Democratize ML on Salesforce Data Cloud with no-code Amazon SageMaker Canvas

This post is co-authored by Daryl Martis, Director of Product, Salesforce Einstein AI.

This is the third post in a series discussing the integration of Salesforce Data Cloud and Amazon SageMaker.

In Part 1 and Part 2, we show how the Salesforce Data Cloud and Einstein Studio integration with SageMaker allows businesses to access their Salesforce data securely using SageMaker and use its tools to build, train, and deploy models to endpoints hosted on SageMaker. SageMaker endpoints can be registered to the Salesforce Data Cloud to activate predictions in Salesforce.

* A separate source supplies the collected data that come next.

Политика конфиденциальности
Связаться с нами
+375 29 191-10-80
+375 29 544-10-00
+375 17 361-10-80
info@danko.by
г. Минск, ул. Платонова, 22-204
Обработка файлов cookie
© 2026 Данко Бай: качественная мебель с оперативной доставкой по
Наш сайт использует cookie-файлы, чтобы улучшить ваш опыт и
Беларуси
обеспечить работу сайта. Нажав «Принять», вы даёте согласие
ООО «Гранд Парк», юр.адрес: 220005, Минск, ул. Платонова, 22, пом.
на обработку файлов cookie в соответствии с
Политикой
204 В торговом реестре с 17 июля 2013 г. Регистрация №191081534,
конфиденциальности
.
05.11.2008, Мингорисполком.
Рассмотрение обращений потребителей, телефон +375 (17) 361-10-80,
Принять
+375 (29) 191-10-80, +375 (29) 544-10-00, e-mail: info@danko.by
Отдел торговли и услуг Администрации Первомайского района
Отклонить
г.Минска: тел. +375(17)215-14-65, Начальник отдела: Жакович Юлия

In this post, we demonstrate how business analysts and citizen data scientists can create machine learning (ML) models, without any code, in Amazon SageMaker Canvas and deploy trained models for integration with Salesforce Einstein Studio to create powerful business applications. SageMaker Canvas provides a no-code experience to access data from Salesforce Data Cloud and build, test, and deploy models using just a few clicks. SageMaker Canvas also enables you to understand your predictions using feature importance and SHAP values, making it straightforward for you to explain predictions made by ML models.

SageMaker Canvas

SageMaker Canvas enables business analysts and data science teams to build and use ML and generative AI models without having to write a single line of code. SageMaker Canvas provides a visual point-and-click interface to generate accurate ML predictions for classification, regression, forecasting, natural language processing (NLP), and computer vision (CV). In addition, you can access and evaluate foundation models (FMs) from Amazon Bedrock or public FMs from Amazon SageMaker JumpStart for content generation, text extraction, and text summarization to support generative AI solutions. SageMaker Canvas allows you to bring ML models built anywhere and generate predictions directly in SageMaker Canvas.

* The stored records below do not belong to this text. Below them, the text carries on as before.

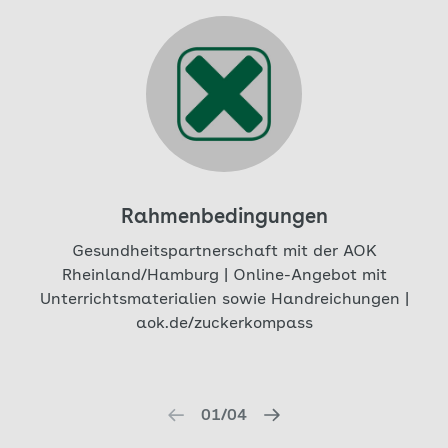
Aktuell auf Seite: 1
Rahmenbedingungen
Gesundheitspartnerschaft mit der AOK
Rheinland/Hamburg | Online-Angebot mit
S
Unterrichtsmaterialien sowie Handreichungen |
aok.de/zuckerkompass
01/04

Salesforce Data Cloud and Einstein Studio

Salesforce Data Cloud is a data platform that provides businesses with real-time updates of their customer data from any touch point.

Einstein Studio is a gateway to AI tools on Salesforce Data Cloud. With Einstein Studio, admins and data scientists can effortlessly create models with a few clicks or using code. Einstein Studio’s bring your own model (BYOM) experience provides the capability to connect custom or generative AI models from external platforms such as SageMaker to Salesforce Data Cloud.

Solution overview

To demonstrate how you can build ML models using data in Salesforce Data Cloud using SageMaker Canvas, we create a predictive model to recommend a product. This model uses the features stored in Salesforce Data Cloud such as customer demographics, marketing engagements, and purchase history. The product recommendation model is built and deployed using the SageMaker Canvas no-code user interface using data in Salesforce Data Cloud.

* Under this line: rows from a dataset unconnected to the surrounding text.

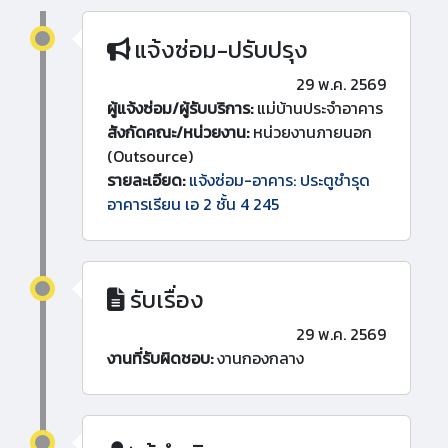
แจ้งซ่อม-ปรับปรุง
29 พ.ค. 2569
ผู้แจ้งซ่อม/ผู้รับบริการ:
แม่บ้านประจำอาคาร
สังกัดคณะ/หน่วยงาน:
หน่วยงานภายนอก
(Outsource)
รายละเอียด:
แจ้งซ่อม-อาคาร: ประตูชำรุด
อาคารเรียน เอ 2 ชั้น 4 245
รับเรื่อง
29 พ.ค. 2569
งานที่รับผิดชอบ:
งานกองกลาง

We use the following sample dataset stored in Amazon Simple Storage Service (Amazon S3). To use this dataset in Salesforce Data Cloud, refer to Create Amazon S3 Data Stream in Data Cloud. The following attributes are needed to create the model:

  • Club Member – If the customer is a club member
  • Campaign – The campaign the customer is a part of
  • State – The state or province the customer resides in
  • Month – The month of purchase
  • Case Count – The number of cases raised by the customer
  • Case Type Return – Whether the customer returned any product within the last year
  • Case Type Shipment Damaged – Whether the customer had any shipments damaged in the last year
  • Engagement Score – The level of engagement the customer has (response to mailing campaigns, logins to the online store, and so on)
  • Tenure – The tenure of the customer relationship with the company
  • Clicks – The average number of clicks the customer has made within a week prior to purchase
  • Pages Visited – The average number of pages the customer visited within a week prior to purchase
  • Product Purchased – The actual product purchased

The following steps give an overview of how to use the Salesforce Data Cloud connector launched in SageMaker Canvas to access your enterprise data and build a predictive model:

  1. Configure the Salesforce connected app to register the SageMaker Canvas domain.
  2. Set up OAuth for Salesforce Data Cloud in SageMaker Canvas.
  3. Connect to Salesforce Data Cloud data using the built-in SageMaker Canvas Salesforce Data Cloud connector and import the dataset.
  4. Build and train models in SageMaker Canvas.
  5. Deploy the model in SageMaker Canvas and make predictions.
  6. Deploy an Amazon API Gateway endpoint as a front-end connection to the SageMaker inference endpoint.
  7. Register the API Gateway endpoint in Einstein Studio. For instructions, refer to Bring Your Own AI Models to Data Cloud.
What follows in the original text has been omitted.